Open with a Design Jam and Rotation Relay: teams rotate through short stations using string, rulers, protractors, and grid paper to find centers of rotation, test dilations, and measure arc length and sector area on real objects like lids, wheels, and roundabout photos. Then introduce a civil-engineering challenge from a city transportation example and ask teams to sketch a quick prototype for a circular product or structure that solves a measurement problem. Students record first ideas, photos, and rough calculations in a project log, then share one connection between the station work and their design choice. Close with a brief exit circle where each student names one circle concept they can already use in a real product and one question they want to investigate.

Exhibition

Host a Rotation Station Expo where teams display their circular product prototype, scale drawing, and project log with QR codes linking to photo evidence, sketches, calculations, and revision notes.
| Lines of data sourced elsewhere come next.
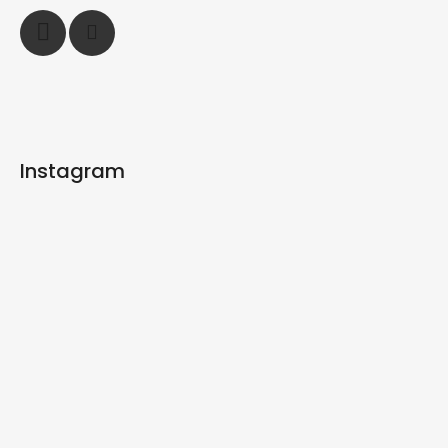
Instagram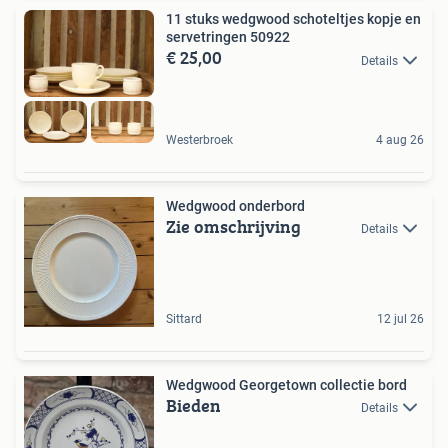
11 stuks wedgwood schoteltjes kopje en
servetringen 50922
€ 25,00
Details
Westerbroek
4 aug 26
Wedgwood onderbord
Zie omschrijving
Details
Sittard
12 jul 26
Wedgwood Georgetown collectie bord
Bieden
Details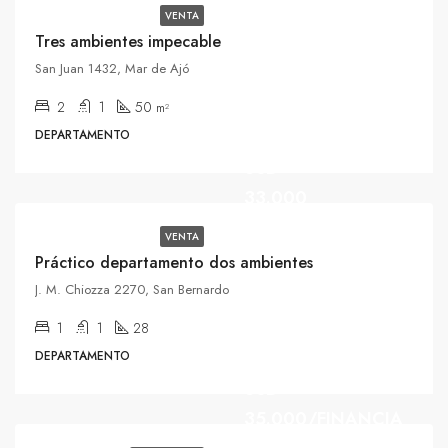
VENTA
Tres ambientes impecable
San Juan 1432, Mar de Ajó
2
1
50
m²
DEPARTAMENTO
USD
33.000
VENTA
Práctico departamento dos ambientes
J. M. Chiozza 2270, San Bernardo
1
1
28
DEPARTAMENTO
USD
35.000/FINANCIA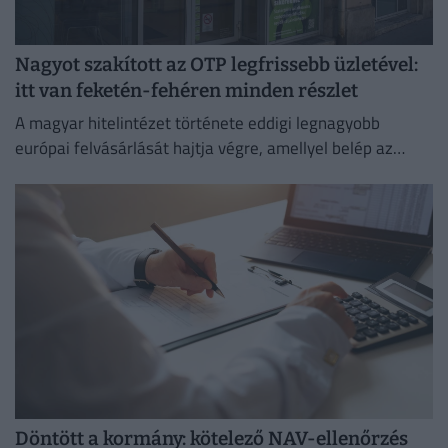
Nagyot szakított az OTP legfrissebb üzletével:
itt van feketén-fehéren minden részlet
A magyar hitelintézet története eddigi legnagyobb
európai felvásárlását hajtja végre, amellyel belép az
euróövezetbe, és kiterjeszti jelenlétét a balti piacra.
Döntött a kormány: kötelező NAV-ellenőrzés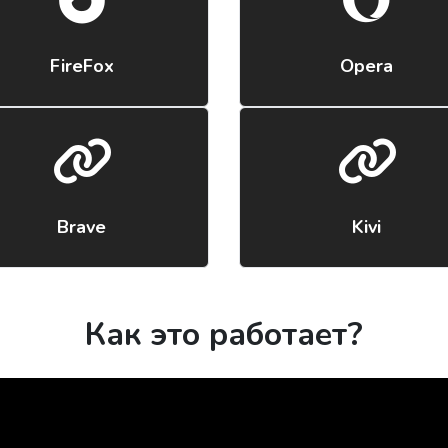
FireFox
Opera
Brave
Kivi
Как это работает?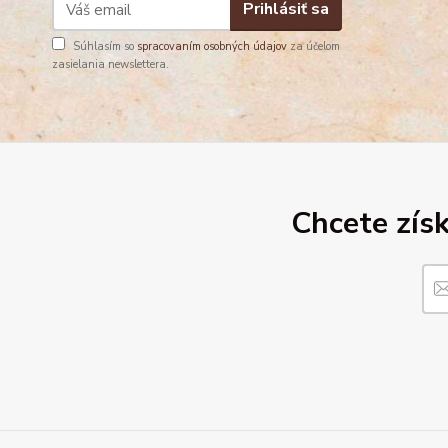
Prihlásiť sa
Súhlasím so
spracovaním osobných údajov
za účelom
zasielania newslettera.
Chcete získ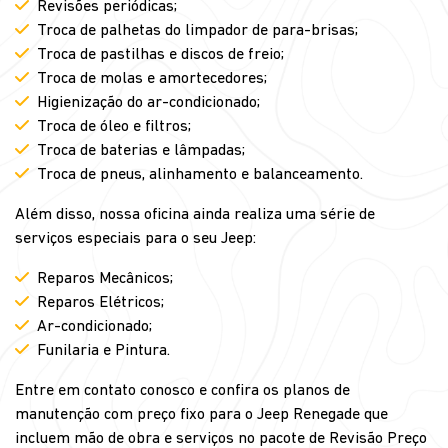
Revisões periódicas;
Troca de palhetas do limpador de para-brisas;
Troca de pastilhas e discos de freio;
Troca de molas e amortecedores;
Higienização do ar-condicionado;
Troca de óleo e filtros;
Troca de baterias e lâmpadas;
Troca de pneus, alinhamento e balanceamento.
Além disso, nossa oficina ainda realiza uma série de
serviços especiais para o seu Jeep:
Reparos Mecânicos;
Reparos Elétricos;
Ar-condicionado;
Funilaria e Pintura.
Entre em contato conosco e confira os planos de
manutenção com preço fixo para o Jeep Renegade que
incluem mão de obra e serviços no pacote de Revisão Preço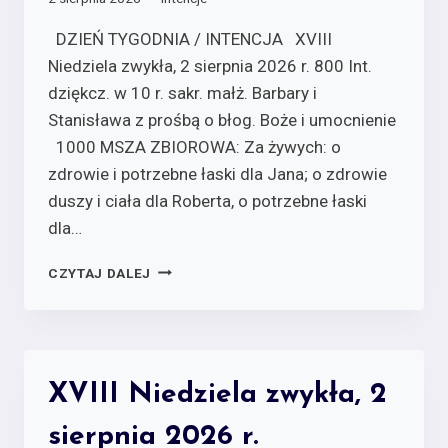
DZIEŃ TYGODNIA / INTENCJA XVIII
Niedziela zwykła, 2 sierpnia 2026 r. 800 Int.
dziękcz. w 10 r. sakr. małż. Barbary i
Stanisława z prośbą o błog. Boże i umocnienie
1000 MSZA ZBIOROWA: Za żywych:­ o
zdrowie i potrzebne łaski dla Jana; o zdrowie
duszy i ciała dla Roberta, o potrzebne łaski
dla…
CZYTAJ DALEJ
XVIII Niedziela zwykła, 2
sierpnia 2026 r.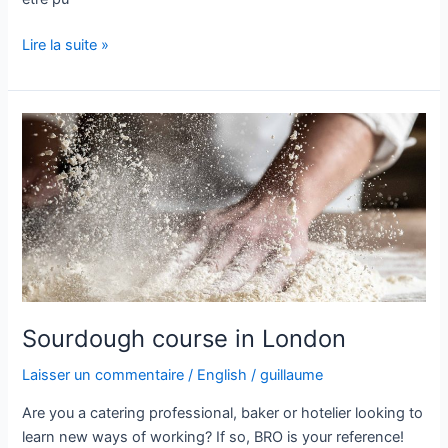
Lire la suite »
Sourdough
course
in
London
Sourdough course in London
Laisser un commentaire
/
English
/
guillaume
Are you a catering professional, baker or hotelier looking to
learn new ways of working? If so, BRO is your reference!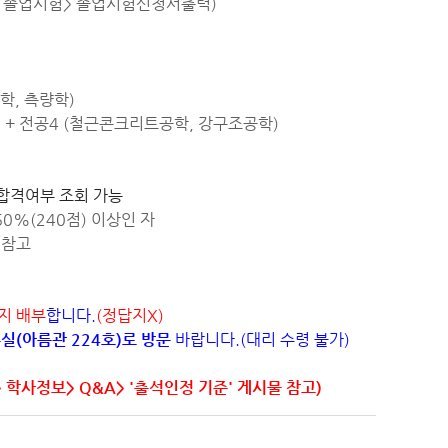
> 졸업시험> 졸업시험신청서출력)
역학, 측량학)
공학) + 전공4 (철근콘크리트공학, 강구조공학)
 합격여부 조회 가능
0%(240점) 이상인 자
 참고
지 배부
합니다.
(정답지X)
실(아름관 224호)로 방문
바랍니다.(대리 수령 불가)
 학사정보> Q&A> '출석인정 기준' 게시물 참고)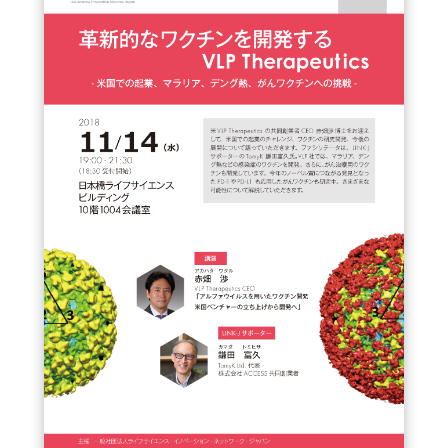
FAQ
イベントお知らせメール登録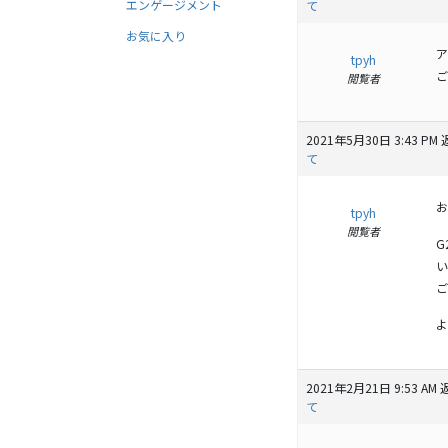
エンゲージメント
て
お気に入り
ア
tpyh
ご
閲覧者
2021年5月30日 3:43 PM
て
お
tpyh
閲覧者
G
い
ご
よ
2021年2月21日 9:53 AM
て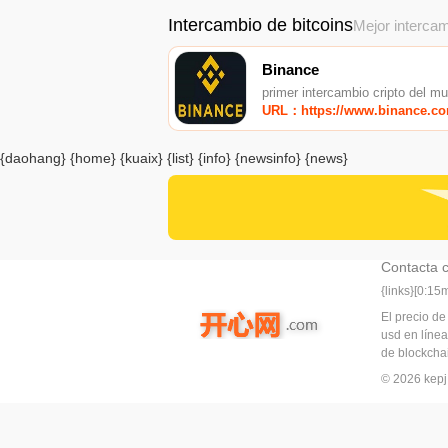
Intercambio de bitcoins
Mejor intercam
Binance
primer intercambio cripto del m
URL：https://www.binance.c
{daohang} {home} {kuaix} {list} {info} {newsinfo} {news}
Contacta 
{links}[0:1
El precio de
usd en línea
de blockchai
© 2026 ke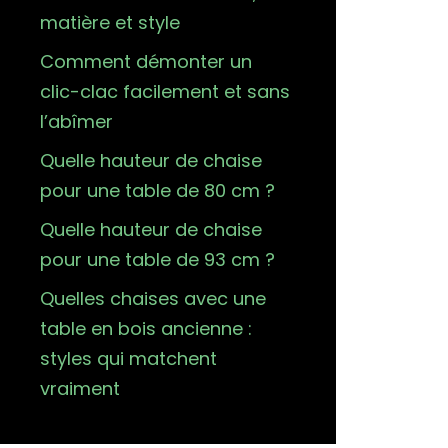
matière et style
Comment démonter un
clic-clac facilement et sans
l’abîmer
Quelle hauteur de chaise
pour une table de 80 cm ?
Quelle hauteur de chaise
pour une table de 93 cm ?
Quelles chaises avec une
table en bois ancienne :
styles qui matchent
vraiment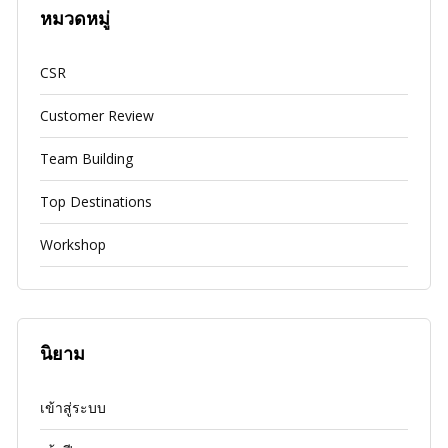
หมวดหมู่
CSR
Customer Review
Team Building
Top Destinations
Workshop
นิยาม
เข้าสู่ระบบ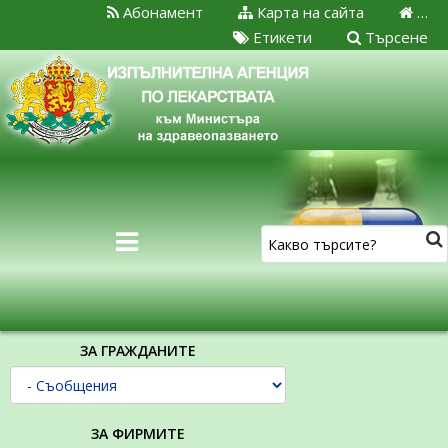
Абонамент
Карта на сайта
…
Етикети
Търсене
ЗА ГРАЖДАНИТЕ
ЗА ФИРМИТЕ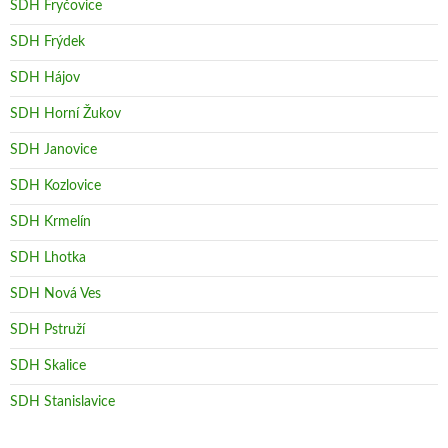
SDH Fryčovice
SDH Frýdek
SDH Hájov
SDH Horní Žukov
SDH Janovice
SDH Kozlovice
SDH Krmelín
SDH Lhotka
SDH Nová Ves
SDH Pstruží
SDH Skalice
SDH Stanislavice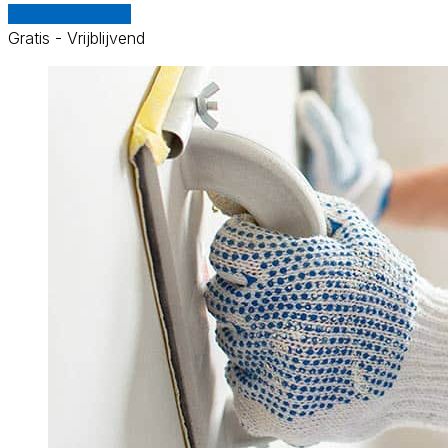
Vergelijk offertes
Gratis - Vrijblijvend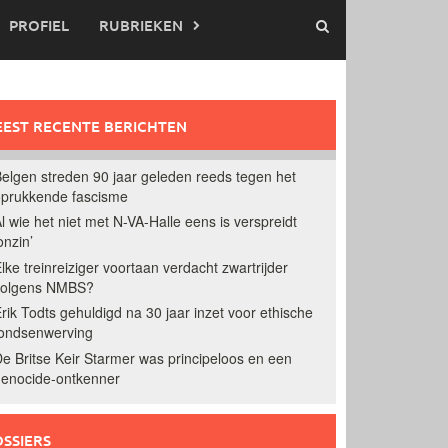
PROFIEL
RUBRIEKEN
EST RECENTE BERICHTEN
elgen streden 90 jaar geleden reeds tegen het
prukkende fascisme
l wie het niet met N-VA-Halle eens is verspreidt
onzin’
lke treinreiziger voortaan verdacht zwartrijder
volgens NMBS?
rik Todts gehuldigd na 30 jaar inzet voor ethische
ondsenwerving
e Britse Keir Starmer was principeloos en een
enocide-ontkenner
SSIERS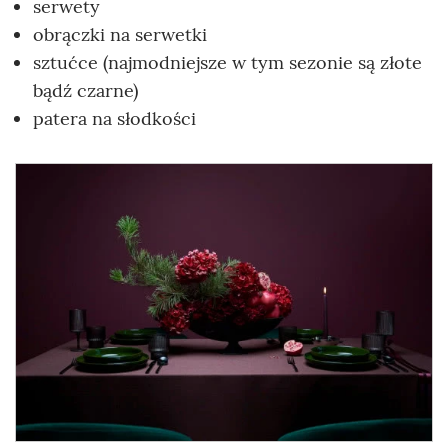
serwety
obrączki na serwetki
sztućce (najmodniejsze w tym sezonie są złote
bądź czarne)
patera na słodkości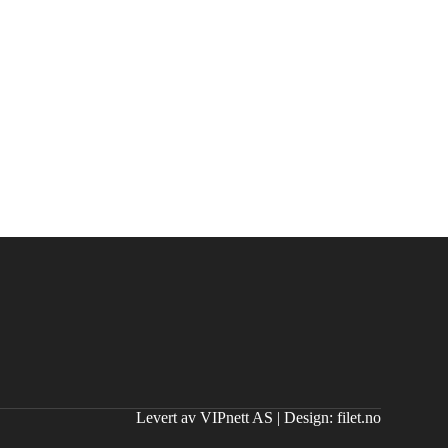
Levert av VIPnett AS
|
Design: filet.no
Add a Circle Snapshots Gallery Walk so classmates, families, teachers, and the civil engineer can leave sticky-note questions and feedback about how each design used arc length, sector area, radians, scale factor, and volume to solve a real measurement problem. Include a short presentation at each station in which students explain one design revision, justify a key circle relationship or construction, and reflect on a challenge, a shared team decision, and how they improved the model.